Death ends a life, not a relationship

But the forgiveness. In my experience, and in my leisurely viewing of dramatic but reflective episodes of America's Next Top Model and Glee, people wrong each other all the time. The beautiful gay couple is thrown in the trash, rock-slushied, and crowned prom queens. Raging hot females are pitted against each other because of their own arrogance and perceived shallow character flaws. Kelly Cutrone shows no human empathy in her facade of the adamantly self-demanding respect. Puckerman banged Quinn and gave her a baby, and Finn kissed Mr. Schuester's fiance. People are full of bad decisions, and as far as I know, only the men in these shows have been capable of some perceptible genuince forgiveness. Are all women ego-centric, scrabbling desperaux of pride? They say men struggle with pride, but I can without hesitation attest to my gender's faltering insecurity.


I have rarely seriously judged other people's darknesses. I used to complain about white people, but since being broken by the tearing of my fragile innards, insensitive insults, mocking stabs, and superiority complexes became only directions to the bearer's heart. I have loved to read and listen to the cries and struggles of sin and regret, and still each day, I can feel myself opening more to true empathy. I hate attention whoring, rash emotional decisions, and butt-kissing small talk, yet I so feel the motive behind each act. I have been in such a dungeon before. If I have every been wronged, I have understood and forgiven with little hesitation. I love to understand more than I love to hold a grudge. I would love to love more.

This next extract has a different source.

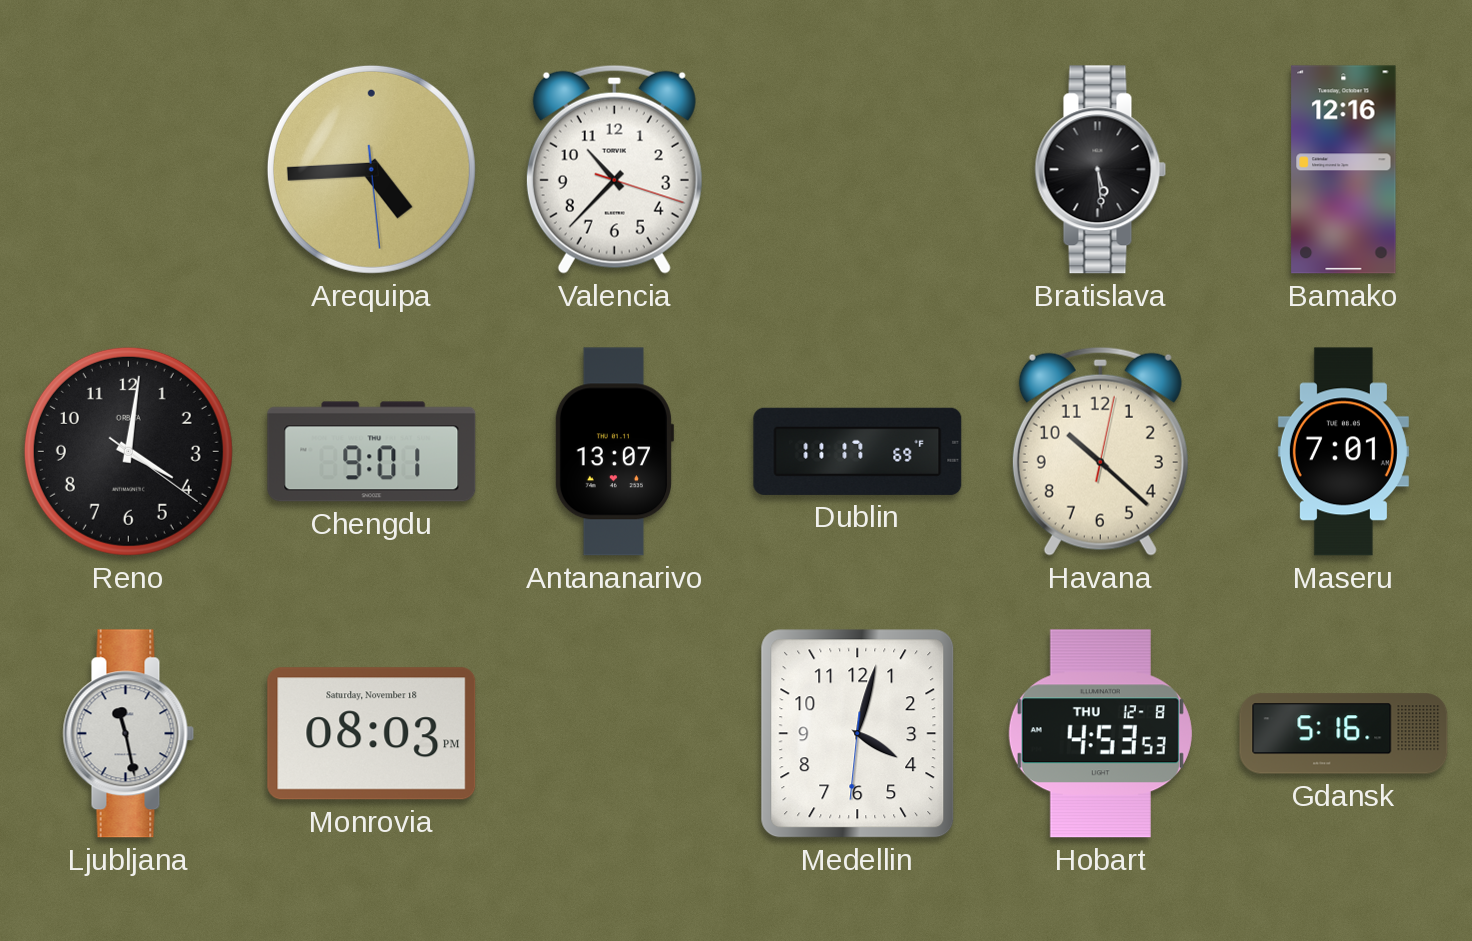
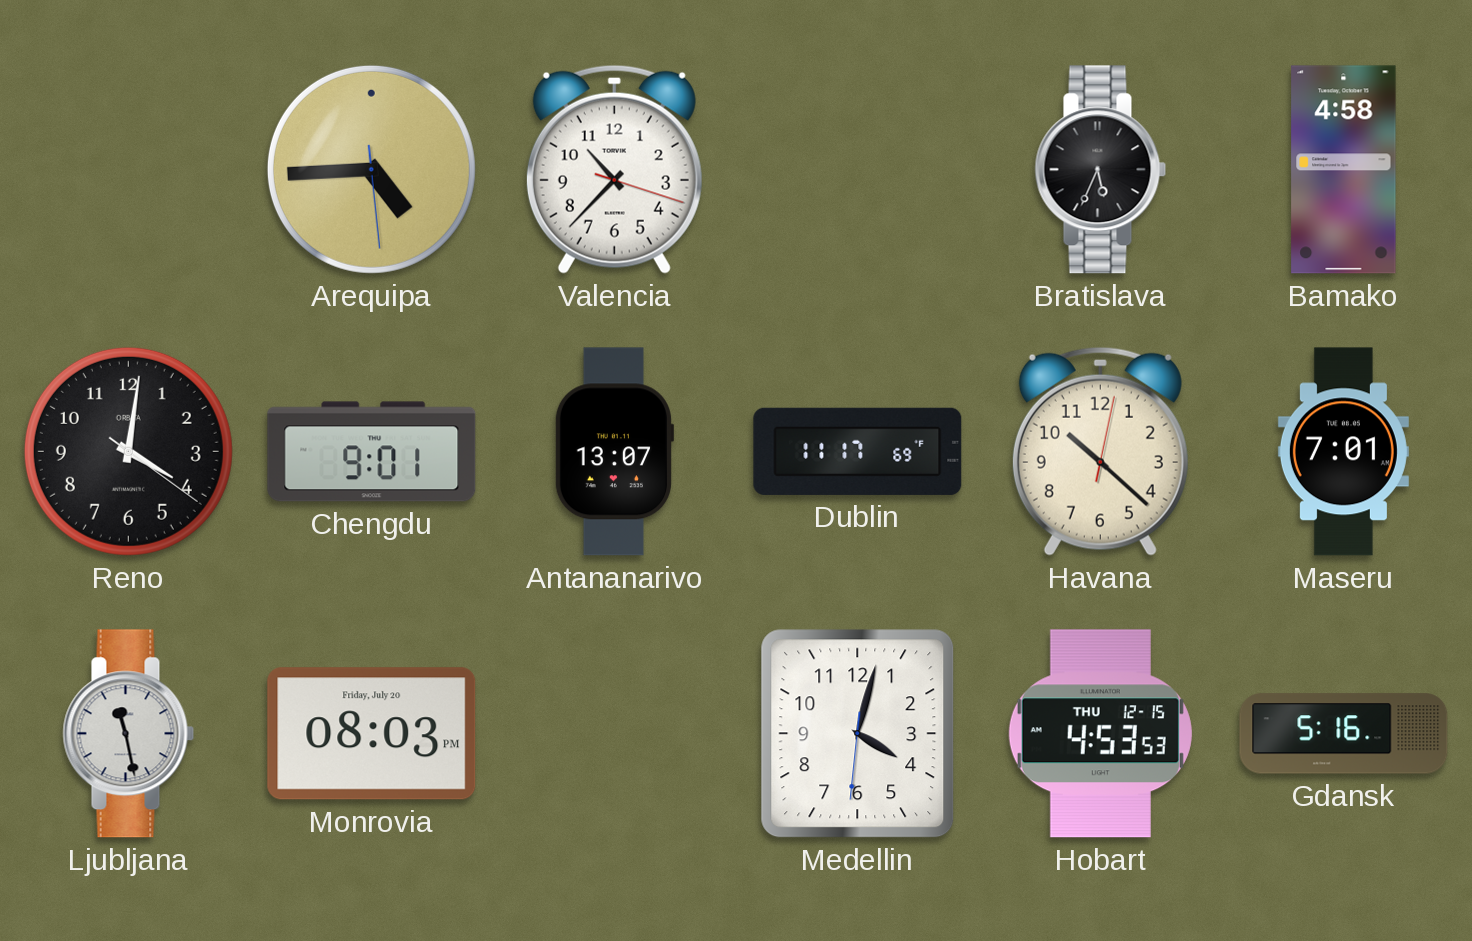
Bratislava: 5:29 -> 5:34
Bamako: 12:16 -> 4:58
Monrovia date: Saturday, November 18 -> Friday, July 20
Hobart date: THU 12-8 -> THU 12-15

As can probably be deduced from the past four months of posts, however, there have been repeated spouts of the said act of forgiveness. Since understanding the wretchedness of cyclical binging and starvation, I have seen the cataclysmic wreck of sin into which Satan has so tempted mankind. Out of obligation not to condemn that which I see as an embodiment of the broken heart, just know that I don't want to focus on the criminality of the said bittersweet conflict, sweet being an selective, sunny way to describe the enjoyment of such gratification.

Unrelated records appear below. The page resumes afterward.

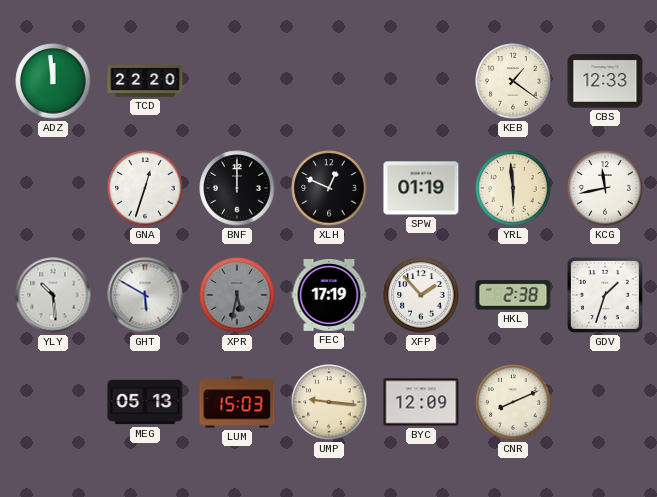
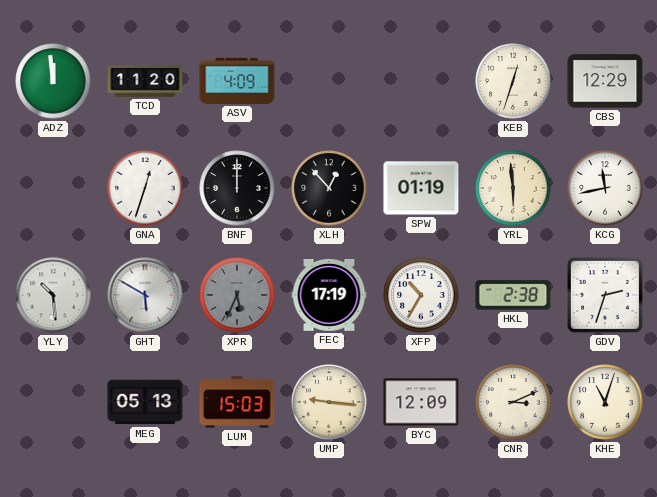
TCD: 22:20 -> 11:20
ASV: none -> 4:09
KEB: 1:21 -> 12:33
CBS: 12:33 -> 12:29
XLH: 12:49 -> 12:53
XPR: 5:32 -> 5:34
XFP: 1:53 -> 10:35
GDV: 1:33 -> 2:33
CNR: 8:11 -> 3:11
KHE: none -> 11:03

I am sick to be so cheated with so little empathetic retrospection. Forgiveness is some form of letting go of resentment and bitterness, and this I can surely do. Detachment has never been too difficult after intimately knowing my self-inflicted pains. Help me to do the impossible, is Matthew West's lyrics, and I know that God is on my side, our side. The impossible can be done. Forgive, for we have been forgiven.

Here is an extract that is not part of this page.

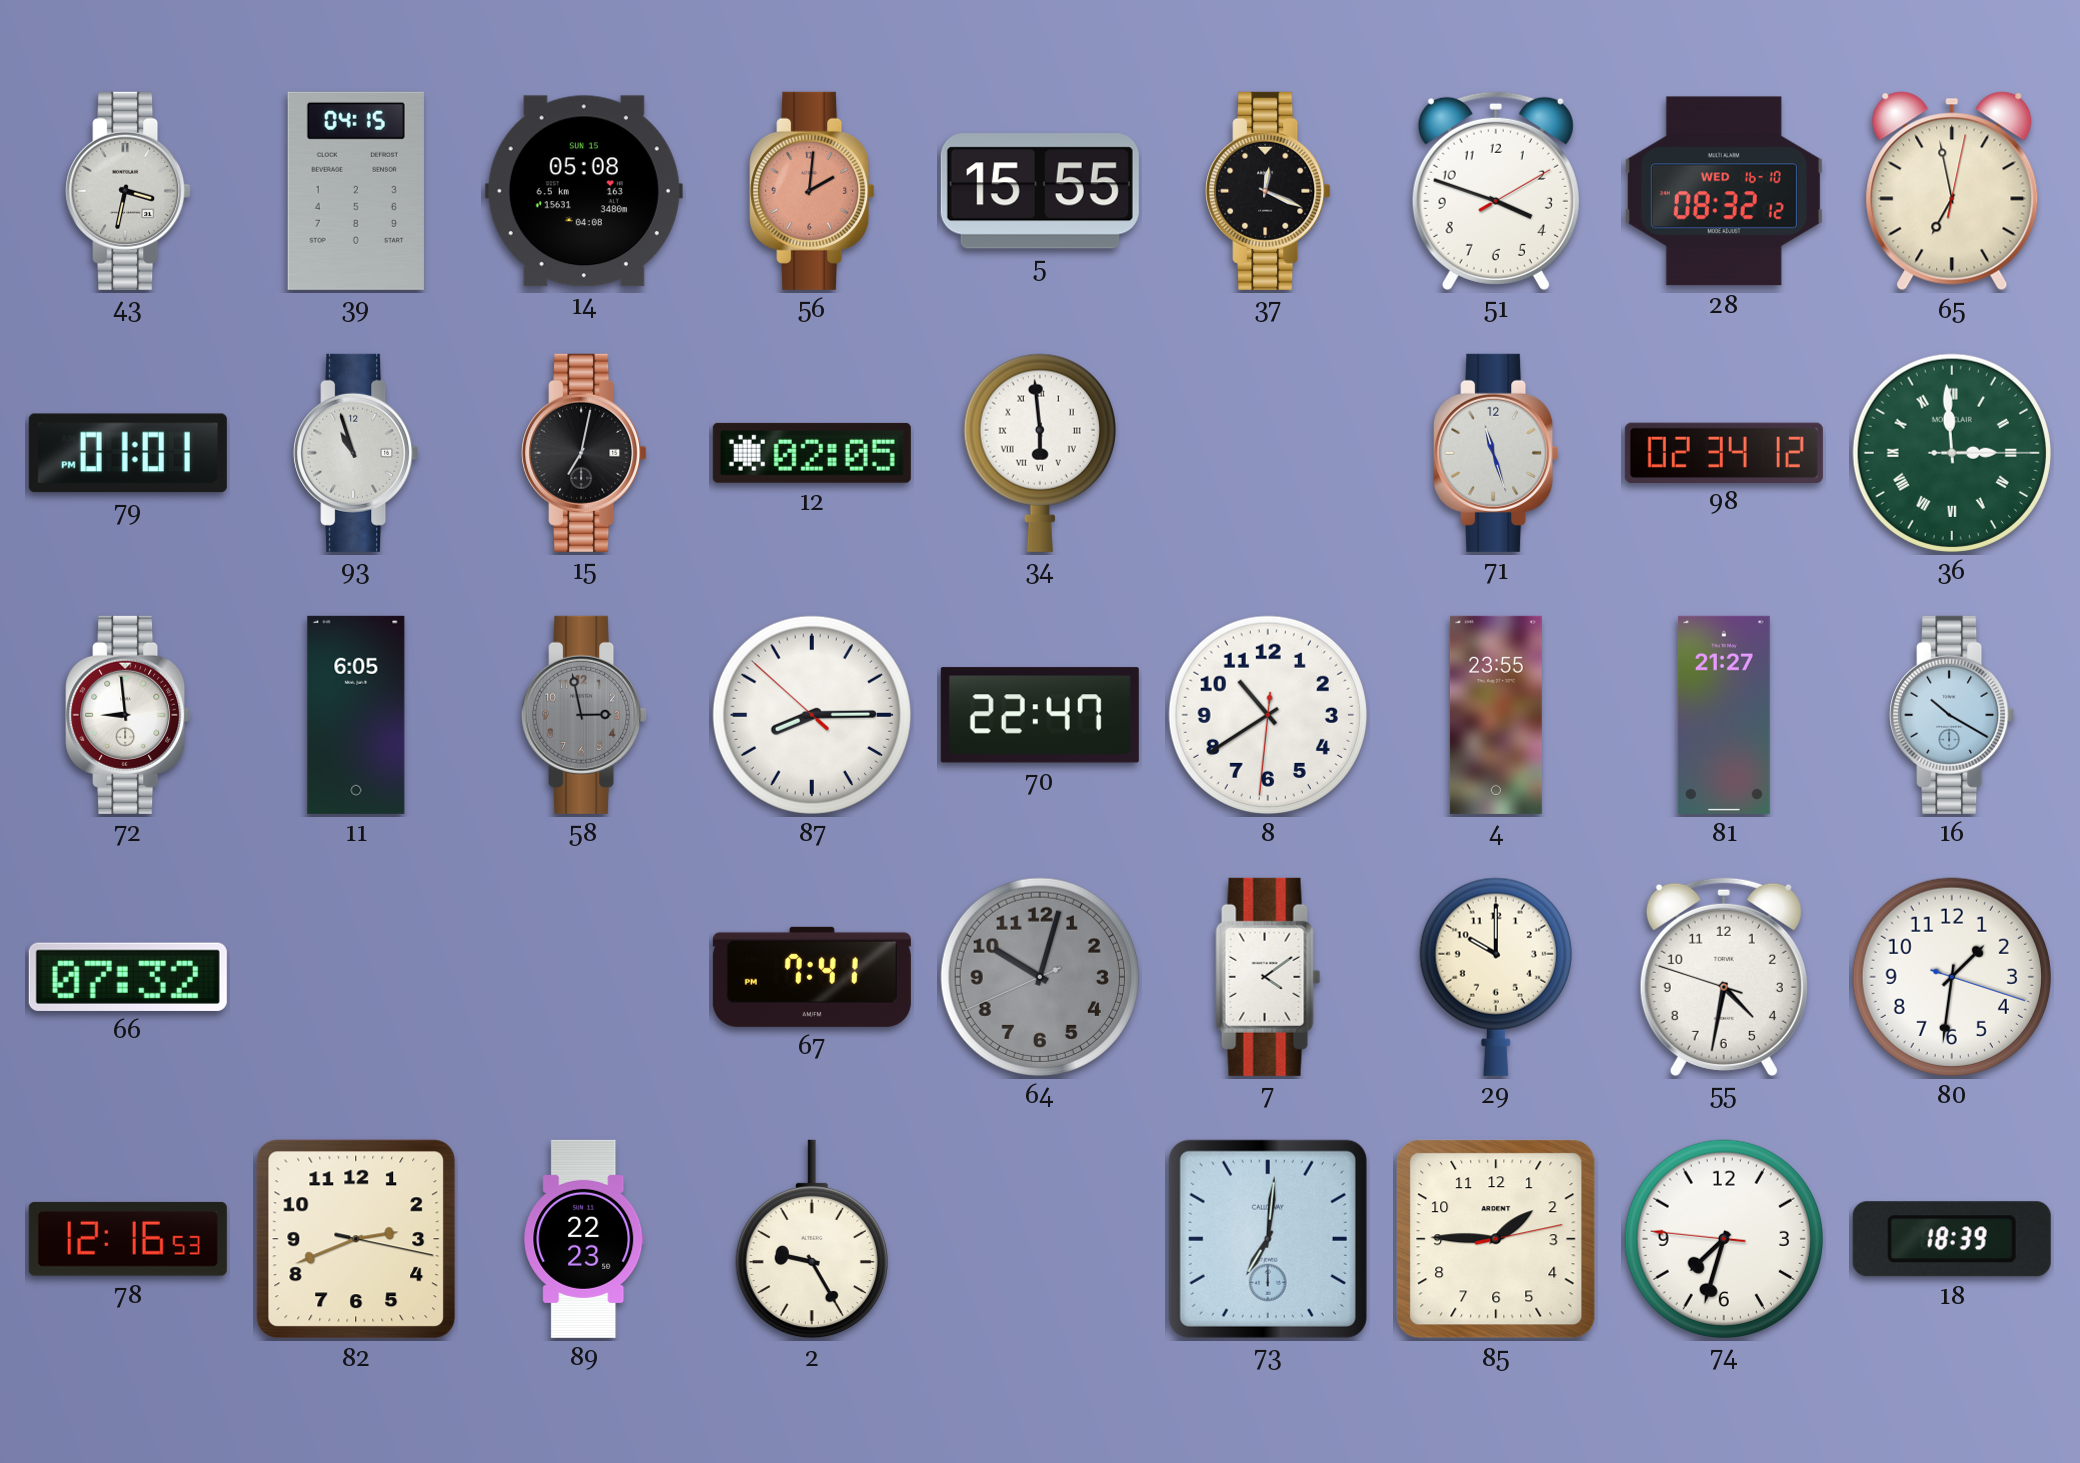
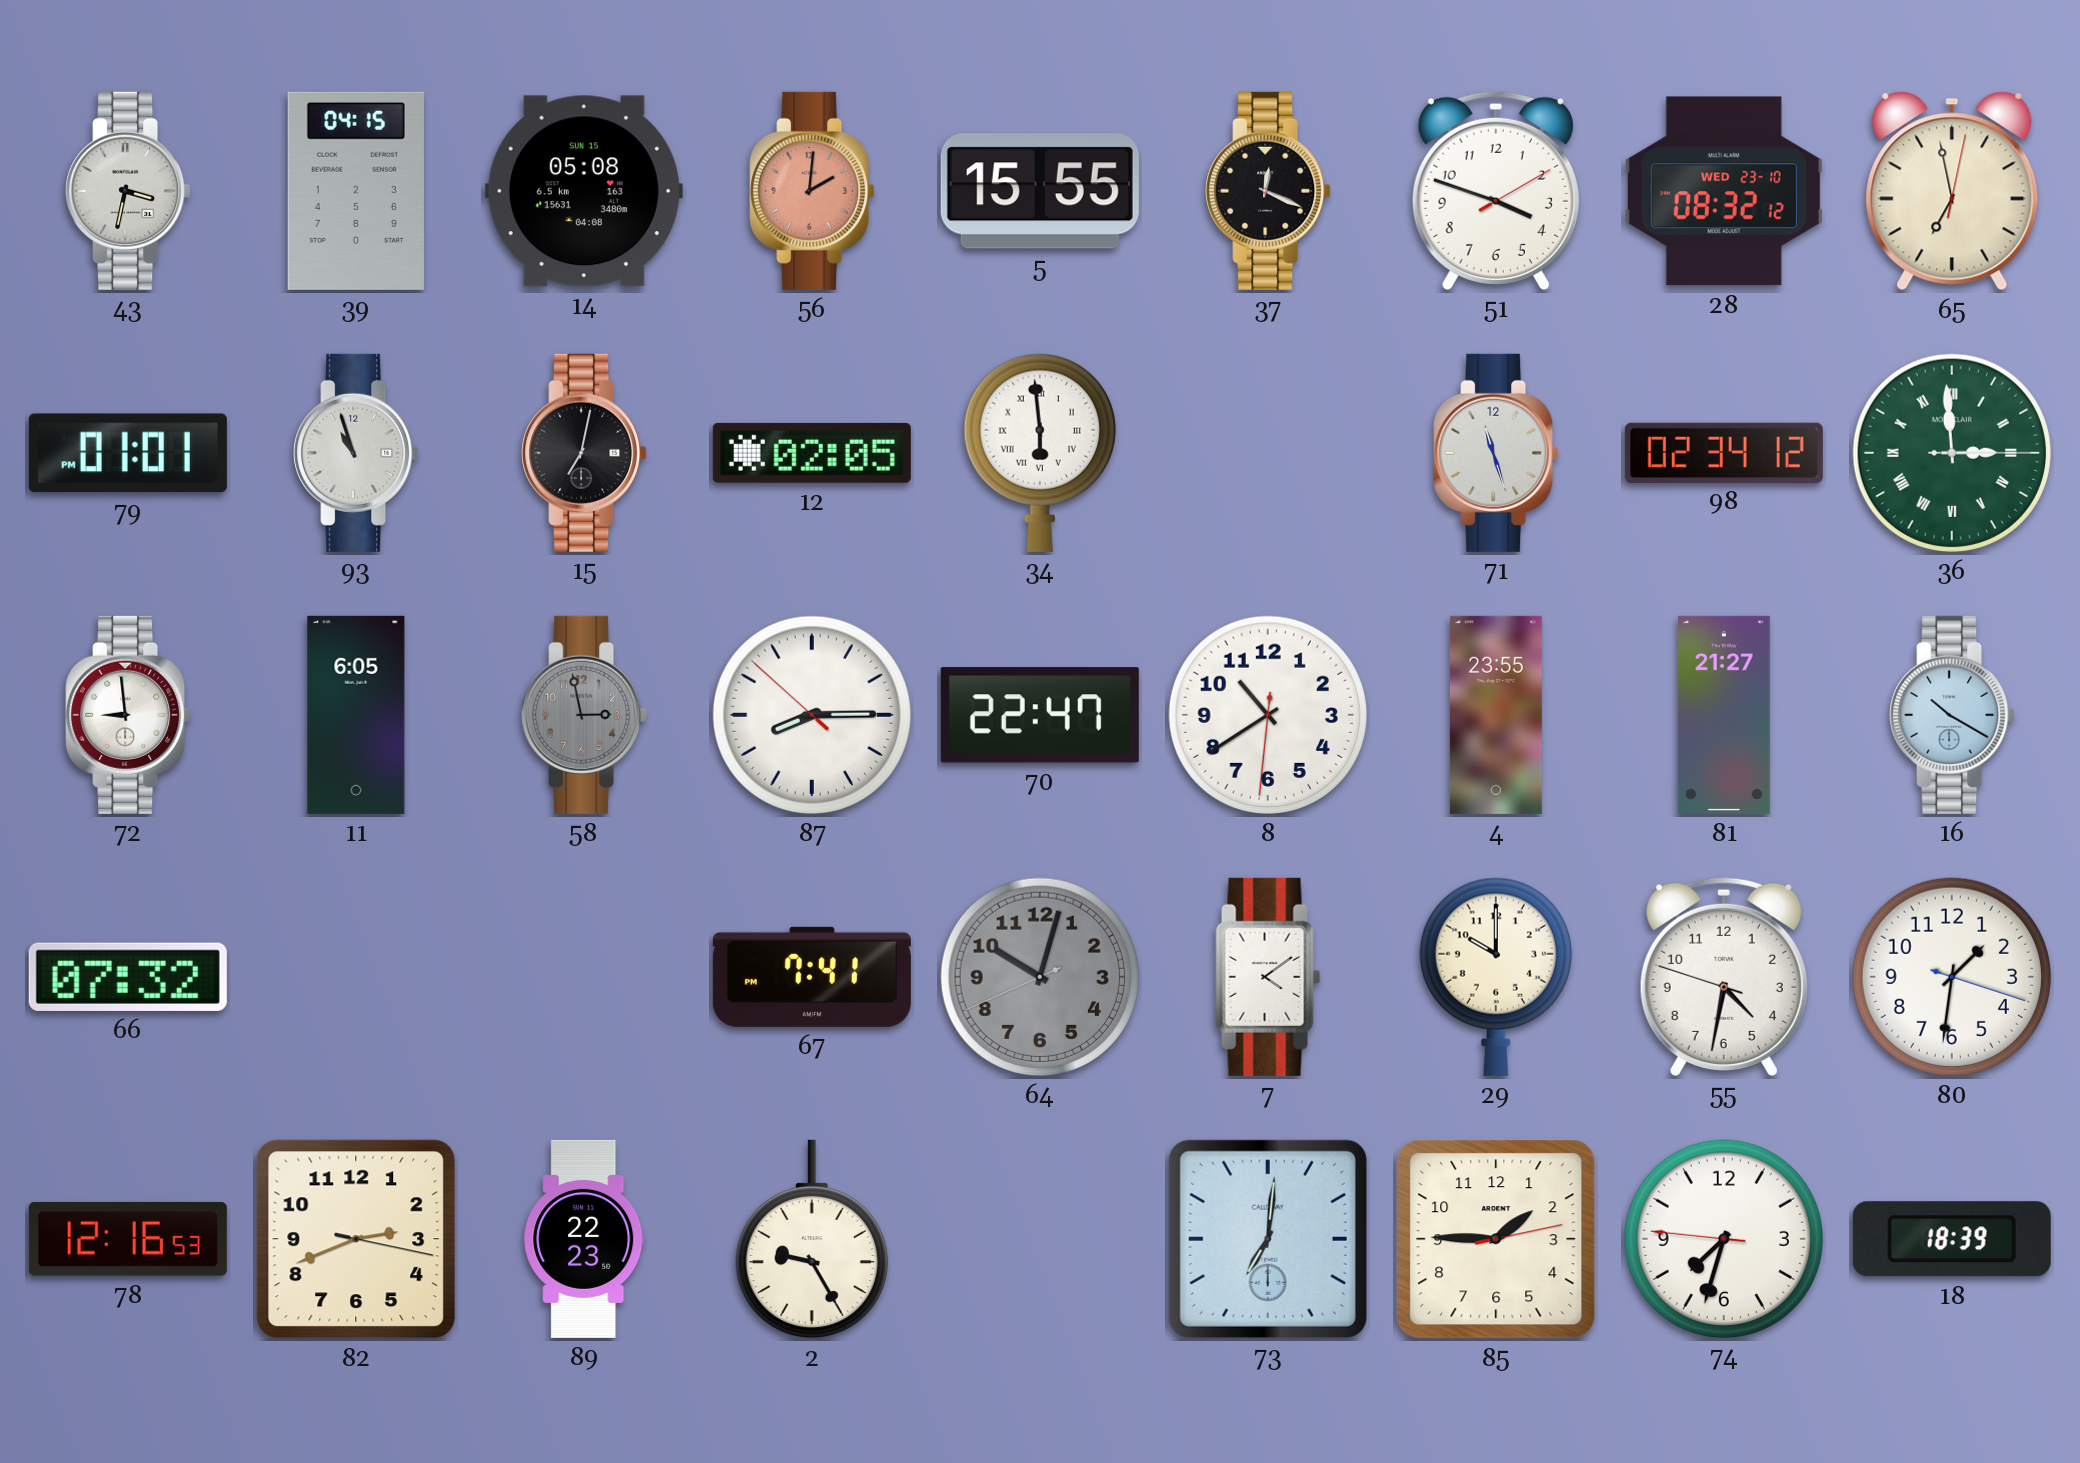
28 date: WED 16-10 -> WED 23-10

Along the lines of loving the unlovable, still there is trembling pain in the forgiveness. Consider our God, who weeps for how we wrong him day by day and how He still forgives us. While we are forgiven for our sins, some consequences can't be escaped; though we may not be forsaken and banished to Hell's inferno, we are disciplined by the law which God has dictated for us. My body is an engravement of my suffering. Sin must be cut away, yet for our lives, we will bear it, not understanding, but fighting.

Still in this case, I believe that the indulgence of a friendship stained grossly with immorality is wrong. There is a point when the presence of sin necessitates separation, especially in the individual, spiritual growth of partakers in any type of relationship. I'm unconvinced of cleanliness in the presence of such alleged comaraderie and dependency. The immobility of the value of sacred creation is not my problem, even though I abhor the glorification of experimental sex. My problem is this, that what is currently in place is the settlement of cowards. I am so ashamed.